Hi guys,
Sorry about the issues. The brief downtimes you’ve been seeing are caused by a single point of failure in our infrastructure that’s under increasing load. The issue is that many of our main-cluster apps have their custom domains pointed to the IP address 54.69.164.32, and we can only have a single server at a time connected to that address.
We’re working on a project to have custom domains pointed to CNAME records that will allow us to dynamically spread the load out and avoid this issue altogether. We also plan to route traffic to apps through CloudFlare for increased performance and reliability. Unfortunately, we’re starting to come up against our limits prior to getting this into place (I estimate we’re still at least a month away from rolling this out).
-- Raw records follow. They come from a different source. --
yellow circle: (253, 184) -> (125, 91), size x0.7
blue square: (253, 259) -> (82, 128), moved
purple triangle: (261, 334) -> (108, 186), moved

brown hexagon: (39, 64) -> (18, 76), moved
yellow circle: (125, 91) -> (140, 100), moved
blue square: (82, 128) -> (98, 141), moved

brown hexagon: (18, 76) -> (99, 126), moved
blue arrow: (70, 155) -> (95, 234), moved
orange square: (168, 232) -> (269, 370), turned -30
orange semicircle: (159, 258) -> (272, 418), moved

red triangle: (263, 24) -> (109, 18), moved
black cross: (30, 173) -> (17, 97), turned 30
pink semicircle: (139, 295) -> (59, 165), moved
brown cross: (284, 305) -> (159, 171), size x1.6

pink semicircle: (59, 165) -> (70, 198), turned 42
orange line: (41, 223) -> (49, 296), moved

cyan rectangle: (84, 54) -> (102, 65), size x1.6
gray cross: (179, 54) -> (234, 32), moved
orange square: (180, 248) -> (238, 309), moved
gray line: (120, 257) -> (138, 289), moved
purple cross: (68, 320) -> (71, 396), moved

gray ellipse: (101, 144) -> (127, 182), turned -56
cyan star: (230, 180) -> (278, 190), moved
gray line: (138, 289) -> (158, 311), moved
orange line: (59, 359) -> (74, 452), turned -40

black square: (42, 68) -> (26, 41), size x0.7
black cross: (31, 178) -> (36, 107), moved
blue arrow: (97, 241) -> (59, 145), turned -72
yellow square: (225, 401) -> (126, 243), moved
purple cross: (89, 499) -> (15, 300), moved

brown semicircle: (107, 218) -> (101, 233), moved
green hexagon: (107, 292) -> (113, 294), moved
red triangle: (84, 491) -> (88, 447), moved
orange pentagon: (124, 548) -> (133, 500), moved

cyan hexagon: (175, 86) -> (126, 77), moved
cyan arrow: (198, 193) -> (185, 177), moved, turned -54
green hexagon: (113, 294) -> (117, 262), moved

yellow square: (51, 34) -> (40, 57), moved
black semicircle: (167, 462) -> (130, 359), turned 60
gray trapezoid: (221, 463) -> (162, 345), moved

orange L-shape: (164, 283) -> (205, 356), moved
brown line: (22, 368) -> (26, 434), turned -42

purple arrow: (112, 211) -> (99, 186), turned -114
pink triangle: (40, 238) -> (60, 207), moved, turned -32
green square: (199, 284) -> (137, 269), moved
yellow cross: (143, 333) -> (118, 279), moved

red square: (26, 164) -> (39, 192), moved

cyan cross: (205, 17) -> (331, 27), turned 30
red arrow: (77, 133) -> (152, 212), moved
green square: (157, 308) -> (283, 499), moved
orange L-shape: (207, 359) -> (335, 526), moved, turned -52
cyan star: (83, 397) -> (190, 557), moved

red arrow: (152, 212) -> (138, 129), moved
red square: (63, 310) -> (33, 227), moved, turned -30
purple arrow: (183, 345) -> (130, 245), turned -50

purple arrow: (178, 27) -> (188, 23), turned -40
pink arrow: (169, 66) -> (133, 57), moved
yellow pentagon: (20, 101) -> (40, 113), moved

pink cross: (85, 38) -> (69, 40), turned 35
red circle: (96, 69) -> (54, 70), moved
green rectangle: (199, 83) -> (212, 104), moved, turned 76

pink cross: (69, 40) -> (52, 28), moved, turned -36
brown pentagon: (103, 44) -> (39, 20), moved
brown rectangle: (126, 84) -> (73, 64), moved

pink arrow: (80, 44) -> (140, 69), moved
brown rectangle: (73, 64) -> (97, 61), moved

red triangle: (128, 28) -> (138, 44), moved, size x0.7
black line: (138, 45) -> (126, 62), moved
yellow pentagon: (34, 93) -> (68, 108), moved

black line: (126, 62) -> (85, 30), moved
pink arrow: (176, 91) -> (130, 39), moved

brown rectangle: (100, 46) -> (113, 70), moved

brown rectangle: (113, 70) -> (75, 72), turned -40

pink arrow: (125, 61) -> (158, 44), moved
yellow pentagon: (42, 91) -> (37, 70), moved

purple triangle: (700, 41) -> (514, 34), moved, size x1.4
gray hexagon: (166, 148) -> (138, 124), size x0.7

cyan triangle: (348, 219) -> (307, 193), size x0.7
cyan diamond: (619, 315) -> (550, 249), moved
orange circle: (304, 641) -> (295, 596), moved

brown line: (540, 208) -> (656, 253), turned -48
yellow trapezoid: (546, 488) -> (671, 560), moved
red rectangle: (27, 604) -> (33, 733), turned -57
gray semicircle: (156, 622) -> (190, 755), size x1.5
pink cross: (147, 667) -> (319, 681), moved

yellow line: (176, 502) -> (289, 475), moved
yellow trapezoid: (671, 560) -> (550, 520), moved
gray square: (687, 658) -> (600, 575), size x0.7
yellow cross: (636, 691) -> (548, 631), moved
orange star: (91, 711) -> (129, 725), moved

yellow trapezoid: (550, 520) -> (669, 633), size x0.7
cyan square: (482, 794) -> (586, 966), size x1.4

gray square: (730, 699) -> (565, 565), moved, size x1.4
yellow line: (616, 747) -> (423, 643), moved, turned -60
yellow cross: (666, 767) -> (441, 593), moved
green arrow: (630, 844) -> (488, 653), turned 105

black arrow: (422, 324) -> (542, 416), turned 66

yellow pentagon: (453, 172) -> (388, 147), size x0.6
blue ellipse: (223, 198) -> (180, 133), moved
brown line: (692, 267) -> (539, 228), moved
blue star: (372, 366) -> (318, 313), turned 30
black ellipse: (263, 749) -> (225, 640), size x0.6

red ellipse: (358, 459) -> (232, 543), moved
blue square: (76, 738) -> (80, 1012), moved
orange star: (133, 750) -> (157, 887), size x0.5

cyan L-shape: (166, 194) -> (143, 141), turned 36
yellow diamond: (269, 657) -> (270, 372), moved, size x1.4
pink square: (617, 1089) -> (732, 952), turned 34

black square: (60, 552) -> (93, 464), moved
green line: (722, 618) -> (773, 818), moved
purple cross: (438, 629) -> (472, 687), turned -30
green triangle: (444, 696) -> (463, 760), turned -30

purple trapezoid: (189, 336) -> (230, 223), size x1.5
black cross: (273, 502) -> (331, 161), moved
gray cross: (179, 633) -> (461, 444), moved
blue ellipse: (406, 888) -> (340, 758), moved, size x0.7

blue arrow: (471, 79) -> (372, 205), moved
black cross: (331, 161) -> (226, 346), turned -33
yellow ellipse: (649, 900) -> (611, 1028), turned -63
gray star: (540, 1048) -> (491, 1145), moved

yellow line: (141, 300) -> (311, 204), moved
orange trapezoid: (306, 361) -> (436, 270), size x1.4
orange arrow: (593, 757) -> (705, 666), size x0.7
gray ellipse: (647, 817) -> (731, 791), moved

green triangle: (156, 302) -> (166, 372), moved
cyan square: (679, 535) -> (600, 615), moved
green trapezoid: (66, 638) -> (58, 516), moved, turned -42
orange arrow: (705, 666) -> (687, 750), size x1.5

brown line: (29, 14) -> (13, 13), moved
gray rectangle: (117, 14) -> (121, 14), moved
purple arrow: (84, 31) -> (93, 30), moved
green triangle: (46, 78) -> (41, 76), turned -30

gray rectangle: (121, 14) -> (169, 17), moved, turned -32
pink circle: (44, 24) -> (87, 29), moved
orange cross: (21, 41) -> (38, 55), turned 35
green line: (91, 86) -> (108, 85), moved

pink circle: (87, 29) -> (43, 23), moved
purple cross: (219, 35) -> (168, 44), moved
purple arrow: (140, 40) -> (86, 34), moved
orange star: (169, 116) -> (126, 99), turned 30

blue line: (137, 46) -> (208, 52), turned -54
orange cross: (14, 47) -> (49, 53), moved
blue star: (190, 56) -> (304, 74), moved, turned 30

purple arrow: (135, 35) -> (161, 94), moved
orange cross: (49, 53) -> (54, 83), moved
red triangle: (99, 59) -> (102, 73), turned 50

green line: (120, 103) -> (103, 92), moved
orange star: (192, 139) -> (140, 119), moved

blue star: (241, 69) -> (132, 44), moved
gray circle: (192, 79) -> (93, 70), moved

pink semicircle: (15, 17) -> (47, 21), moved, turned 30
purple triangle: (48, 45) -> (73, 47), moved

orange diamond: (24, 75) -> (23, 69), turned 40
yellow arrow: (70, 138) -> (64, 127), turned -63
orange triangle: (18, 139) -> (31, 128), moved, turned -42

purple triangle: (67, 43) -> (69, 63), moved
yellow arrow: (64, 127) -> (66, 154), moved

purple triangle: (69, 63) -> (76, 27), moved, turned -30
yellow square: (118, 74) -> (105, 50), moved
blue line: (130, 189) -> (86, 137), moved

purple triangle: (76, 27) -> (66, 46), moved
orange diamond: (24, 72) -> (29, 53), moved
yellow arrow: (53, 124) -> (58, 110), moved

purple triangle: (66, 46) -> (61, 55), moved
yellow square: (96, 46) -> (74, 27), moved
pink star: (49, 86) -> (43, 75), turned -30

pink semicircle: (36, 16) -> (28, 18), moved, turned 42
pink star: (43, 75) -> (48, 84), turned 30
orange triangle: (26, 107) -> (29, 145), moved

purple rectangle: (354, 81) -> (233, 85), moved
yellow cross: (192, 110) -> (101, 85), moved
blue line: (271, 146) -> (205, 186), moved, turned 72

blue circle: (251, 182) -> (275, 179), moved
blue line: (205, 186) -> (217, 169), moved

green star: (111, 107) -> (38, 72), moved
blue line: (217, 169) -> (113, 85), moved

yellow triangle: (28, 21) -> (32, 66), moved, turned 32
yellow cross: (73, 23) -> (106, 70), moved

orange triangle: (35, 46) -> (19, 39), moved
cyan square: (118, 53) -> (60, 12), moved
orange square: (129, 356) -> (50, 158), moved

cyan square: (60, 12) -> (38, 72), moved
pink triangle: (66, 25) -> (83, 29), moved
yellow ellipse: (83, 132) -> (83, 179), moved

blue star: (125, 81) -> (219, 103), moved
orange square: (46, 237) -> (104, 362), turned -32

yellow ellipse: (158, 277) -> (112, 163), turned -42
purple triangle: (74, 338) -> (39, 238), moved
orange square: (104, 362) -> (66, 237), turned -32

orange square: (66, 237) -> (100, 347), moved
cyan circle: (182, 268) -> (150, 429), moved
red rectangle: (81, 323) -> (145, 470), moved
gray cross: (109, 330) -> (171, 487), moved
In the interim, we’re setting up some additional IP addresses to help reduce the load and stop the outages. Unfortunately, we have no way of rolling this out without you guys making a change on your end. So:
A) If you have not noticed brief downtimes over the last few days, no need to do anything
B) If you have noticed, or are still noticing issues, check to see if you have A records set with your domain registrar pointing your domain (and www.yourdomain) to 54.69.164.32. If not, no need to to do anything
C) If you do have those records set, please flip a coin and pick either 54.69.164.32 or 54.68.12.205, and use that address instead of 54.69.164.32. (If we end up with an uneven distribution, we’ll follow up with people by email and request they switch in a more systematic manner – for now, please just pick randomly).
Sorry for the inconvenience, and thanks for the help while we get to a better long-term solution for this issue.
(Also, see @keith’s helpful note above about alerting and downtime in general).